Seconde Partie (et toujours pas de titre!!!)

 

Thomas garda le silence pendant quelques secondes, tentant de remettre un peu d’ordre dans ses pensées. Le moins que l’on pouvait dire, c’était qu’il ne s’était pas attendu à quelque chose de tel. En face de lui, celui qui avait dit s’appeler Mathieu, le regardait, avec un sourire rayonnant. Enfin, il put articuler quelques mots.

-Mon portrait ?

Le jeune homme ouvrit son carton à dessin et en sortit quelques croquis qu’il tendit à Thomas. Ce dernier les observa minutieusement, le souffle coupé par un tel talent. Qu’il s’agisse de paysage ou de portrait, le peintre avait su leur donner une émotion assez rare et touchante.

-Vous savez, poursuivit Mathieu, je n’ai pas véritablement de sujet de prédilection. Je dessine ce qui attire mon attention, et ça a été votre cas. Bien sûr, si vous refusez, je le comprendrais parfaitement, mais je serai plutôt déçu.

Thomas rendit les dessins à leur propriétaire. Il se sentait fort flatté qu’un tel artiste s’intéresse à lui et pourtant la présence de ce jeune homme le mettait étrangement mal à l’aise, comme il l’avait été quelques semaines auparavant en compagnie du capitaine Lewis, et pourtant on ne pouvait être plus opposé que ces deux là.

-Mais... balbutia doucement Thomas, Je... Enfin, j’aime beaucoup ce que vous faites et je serais ravi que vous fassiez mon portrait mais, je n’ai pas d’argent pour vous payer.
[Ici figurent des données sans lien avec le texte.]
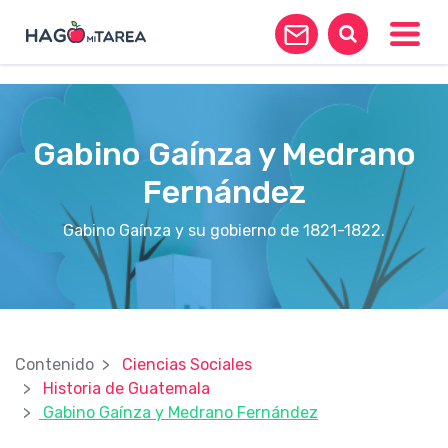
?>
Toggle
Gabino Gaínza y Medrano
Fernández
Gabino Gaínza y su gobierno de 1821-1822.
Contenido
Ciencias Sociales
Historia de Guatemala
Gabino Gaínza y Medrano Fernández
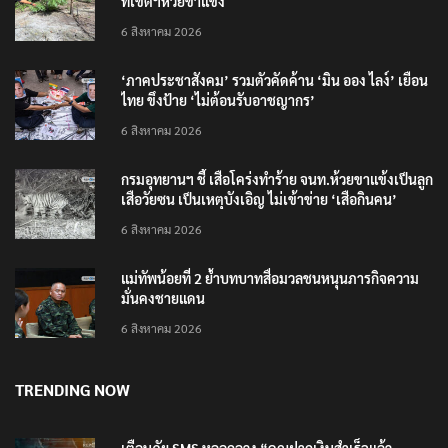
รมว.ทส. ให้กำลังใจทีมติดตามเสือโคร่งทำร้ายเจ้าหน้า
ที่เขตฯห้วยขาแข้ง
6 สิงหาคม 2026
‘ภาคประชาสังคม’ รวมตัวคัดค้าน ‘มิน ออง ไลง์’ เยือน
ไทย ขึงป้าย ‘ไม่ต้อนรับอาชญากร’
6 สิงหาคม 2026
กรมอุทยานฯ ชี้ เสือโคร่งทำร้าย จนท.ห้วยขาแข้งเป็นลูก
เสือวัยซน เป็นเหตุบังเอิญ ไม่เข้าข่าย ‘เสือกินคน’
6 สิงหาคม 2026
แม่ทัพน้อยที่ 2 ย้ำบทบาทสื่อมวลชนหนุนภารกิจความ
มั่นคงชายแดน
6 สิงหาคม 2026
TRENDING NOW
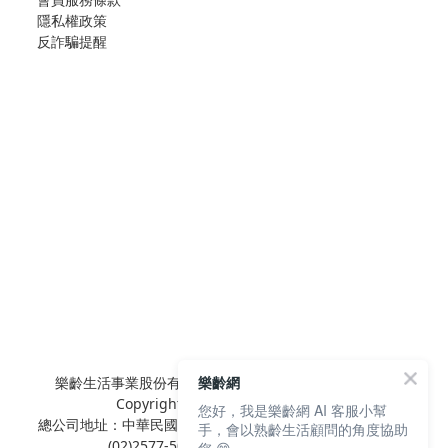
隱私權政策
反詐騙提醒
樂齡生活事業股份有限公司 L'elan Enterprise CO.,Ltd.
樂齡網
Copyright© All Rights Reserved.
您好，我是樂齡網 AI 客服小幫
總公司地址：中華民國台北市內湖區陽光街381號3樓 電話：
手，會以熟齡生活顧問的角度協助
(02)2577-5025 傳真：(02)2577-5021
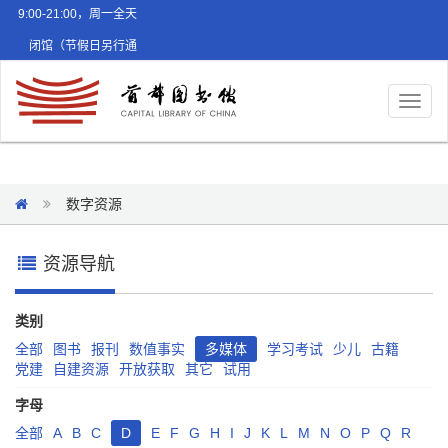
9:00-21:00，周一全天
闭馆（节假日另行通
知）
Toggl
naviga
数字资源
资源导航
类别
全部
图书
报刊
数值事实
多媒体
学习考试
少儿
古籍
党建
自建资源
开放获取
其它
试用
字母
全部
A
B
C
D
E
F
G
H
I
J
K
L
M
N
O
P
Q
R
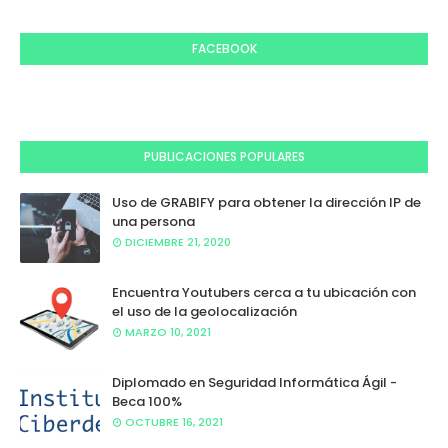
FACEBOOK
PUBLICACIONES POPULARES
Uso de GRABIFY para obtener la dirección IP de
una persona
DICIEMBRE 21, 2020
Encuentra Youtubers cerca a tu ubicación con
el uso de la geolocalización
MARZO 10, 2021
Diplomado en Seguridad Informática Ágil -
Beca 100%
OCTUBRE 16, 2021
Mathieu lui sourit une nouvelle fois, comme s’il s’apprêtait à lui expliquer que l’argent n’avait aucune espèce d’importance, quand la voix d’Adeline les interrompit.

-Moi je paierai, si on me donne ce portrait.

Etonnés, les deux hommes tournèrent la tête. La serveuse se tenait devant eux, les yeux baissés et les joues rougissantes. Elle avait parlé d’une voix timide et peu audible.

-Adeline, que dis-tu ! s’exclama Thomas.

Adeline rougit de plus belle, puis elle se tourna vers Mathieu.

-Vous devez plusieurs nuits de loyer à notre établissement et mon père est sur le point de vous mettre à la porte. Vous auriez été dans n’importe quelle autre auberge qu’on vous aurait déjà passé à tabac, alors s’il vous plait, si vous réalisez un portrait de Thomas et que vous me le donnez, je ferai en sorte qu’il passe l’éponge sur votre dette.

Ce fut au tour de Mathieu de rougir.

-Et bien ça me gêne beaucoup. Je vous ai dit que je trouverai le moyen de payer et je le ferai mais, payer comme ça avec un dessin, je me sentirai mal à l’aise. Je ne suis pas un voleur vous savez et...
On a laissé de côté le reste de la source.